Орел Ведекина взвился над нашими головами.
– Так, – сказал Ведекин. – Уж это объяснить позвольте мне. Свобода – всегда чужестранка. Я убежден в том, что в начале века образ этой Незнакомки, этой Прекрасной Дамы, появился в российском обществе одетый в платье из эпохи последних французских королей, в особенности Луи Четырнадцатого, при котором величественно процветал придворный театр. В подражание этому солнечному королю русское образованное сословие начало обзаводиться домашними – как бы придворными – малыми театрами еще лет за сто пятьдесят до переворота. Третье и четвертое сословия как умели
Аполлон довольно равнодушно взирал, как расклевывается его историософская часть, однако при упоминании Романа мгновенно встрепенулся:
– Твой орел, однако ж, – изрядная гарпия. Но я-то не слепец и не позволю гадить в ту пищу, которую сам же намерен сейчас разделить со мною. Ты, Артемий, только что сказал, будто образ русской свободы возник из подражания нравам французских королей. Тогда просвети нас – откуда возник образ свободы французской? Неужто из быта Романовых?

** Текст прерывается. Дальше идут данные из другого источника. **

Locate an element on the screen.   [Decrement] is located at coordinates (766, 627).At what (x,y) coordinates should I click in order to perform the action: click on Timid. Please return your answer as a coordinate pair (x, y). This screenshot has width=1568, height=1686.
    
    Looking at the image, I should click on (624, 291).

Ведекина так и повело от не им сочиненной нелепости. Мы думали – он промолчит и все кончится, но нет. Орел медленно сложил крылья и вдруг камнем ринулся вниз, словно бы различив уроненную соперником еще живую мышь.
– Ты обернул страны света, но забыл пустить вспять дневное светило. Французская свобода вышивала свой наряд не по прошлым, а по будущим контурам царственных обычаев нашей восточной державы. Не кто иной как русский царь осуществил известную западную фабулу: «Аристократов – на фонарь!»
– Чего бы это вдруг прямо так на фонарь? Что они – лампы, что ли? – спросил задумчиво Тит.
– Да, лампы! – храбро клекотал Ведекин. – Казнь декабристов – вы думаете, это просто бытовая деталь? Вот они – повешенные – лампы, они лампы, освещающие будущую каторгу!
– А я слышал, что Жерар де Нерваль повесился на фонаре по той же причине, – промямлил я.
– Не по причине, а с целью, – кувыркался Артемий. – Поэтам свойственно прозревать будущее. Он этим намекал, что французская свобода имеет свой высший предел в российской каторге, окруженной со всех сторон лампами, чтобы было виднее.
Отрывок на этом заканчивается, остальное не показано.